Prove stronger stepping frame rule
Right now, we have a "stepping frame rule" that looks as follows:
{ P } e { Q } e is not a value
------------------------------------
{ \later R * P } e { R * Q }
Essentially, this allows us to step away a later when framing around any non-value. (We also sometimes call this the "atomic frame rule", since atomic expressions are never values. But the one above is just as valid, and obviously stronger.)
However, I think I will need for my Rust stuff a stronger version of this rule, that allows me to strip away a later inside an invariant from any non-value. This comes up because I have non-atomic reads and writes that are, well, non-atomic, and I still want to strip away a later from something that is located inside an invariant[1]. This rule is rather awkward to write down in terms of Hoare triples and view shifts:
R0 E1^==>^E2 \later R1 R1 E2^==>^E1 R2 { P } e { Q }_E1
e is not a value E2 <= E1
------------------------------------------------------------------
{ R0 * P } e { R2 * Q }_E1
It looks nicer in terms of primitive view shifts and weakest-pre:
wp_E1 e Q * vs_E1^E2(\later vs_E2^E1(R))
e is not a value E2 <= E1
-------------------------------------
wp_E1 e (Q * R)
When we re-do the weakest-pre proofs for V2.0, I think this is the rule we should show. (And derive the old one, of course.)

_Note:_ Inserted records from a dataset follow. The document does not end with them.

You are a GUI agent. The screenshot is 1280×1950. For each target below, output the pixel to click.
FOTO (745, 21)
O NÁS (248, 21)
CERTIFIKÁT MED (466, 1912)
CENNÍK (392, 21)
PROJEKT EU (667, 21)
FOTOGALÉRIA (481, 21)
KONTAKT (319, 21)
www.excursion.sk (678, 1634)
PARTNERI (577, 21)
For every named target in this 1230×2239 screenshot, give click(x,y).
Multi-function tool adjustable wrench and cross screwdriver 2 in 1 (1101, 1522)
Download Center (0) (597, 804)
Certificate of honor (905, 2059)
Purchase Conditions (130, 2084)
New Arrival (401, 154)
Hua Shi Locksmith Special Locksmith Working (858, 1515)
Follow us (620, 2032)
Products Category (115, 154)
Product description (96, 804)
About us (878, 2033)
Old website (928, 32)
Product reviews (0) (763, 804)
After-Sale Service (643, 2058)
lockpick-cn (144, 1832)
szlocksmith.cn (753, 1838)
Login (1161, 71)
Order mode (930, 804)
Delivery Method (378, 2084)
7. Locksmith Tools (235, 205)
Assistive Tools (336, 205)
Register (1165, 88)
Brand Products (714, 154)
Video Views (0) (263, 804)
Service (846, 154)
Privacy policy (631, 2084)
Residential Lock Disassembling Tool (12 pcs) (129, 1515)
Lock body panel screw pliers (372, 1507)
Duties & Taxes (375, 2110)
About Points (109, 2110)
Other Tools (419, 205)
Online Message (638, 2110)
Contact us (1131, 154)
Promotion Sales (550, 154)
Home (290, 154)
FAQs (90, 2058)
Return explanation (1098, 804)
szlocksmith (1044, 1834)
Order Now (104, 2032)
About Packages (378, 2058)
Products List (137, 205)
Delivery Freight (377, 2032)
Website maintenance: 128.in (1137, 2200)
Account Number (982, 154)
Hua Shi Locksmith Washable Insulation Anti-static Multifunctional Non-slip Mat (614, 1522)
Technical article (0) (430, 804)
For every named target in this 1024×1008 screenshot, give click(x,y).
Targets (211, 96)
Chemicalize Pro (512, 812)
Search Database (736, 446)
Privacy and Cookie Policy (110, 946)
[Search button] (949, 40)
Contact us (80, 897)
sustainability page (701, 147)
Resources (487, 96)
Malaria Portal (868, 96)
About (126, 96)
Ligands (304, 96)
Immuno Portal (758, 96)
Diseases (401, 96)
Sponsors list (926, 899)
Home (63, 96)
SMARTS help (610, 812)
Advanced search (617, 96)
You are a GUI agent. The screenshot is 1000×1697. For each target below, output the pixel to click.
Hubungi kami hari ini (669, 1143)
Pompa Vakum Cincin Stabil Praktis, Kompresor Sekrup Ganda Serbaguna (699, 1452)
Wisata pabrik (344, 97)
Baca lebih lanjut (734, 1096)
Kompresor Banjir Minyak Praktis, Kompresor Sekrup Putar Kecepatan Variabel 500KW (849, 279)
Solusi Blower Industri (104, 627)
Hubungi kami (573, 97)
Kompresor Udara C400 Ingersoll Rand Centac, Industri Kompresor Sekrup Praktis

[1] If you are curious: The invariant has two states "vs(P)" and "P", with an STS making sure that one can only go from the 1st state to the 2nd. The rule I need allows me to open this invariant alongside the non-atomic access, obtain "\later (vs(P) / P)", strip away the later, view shift to "P", and put that back into the invariant; taking out the witness that the view shift has been performed. I do not need any resource from the invariant to justify the memory access, so it's fine for that one to be non-atomic. But I do need to perform this view shift, because immediately after the access I will want to open the invariant again and know I get "\later P", without any more skips.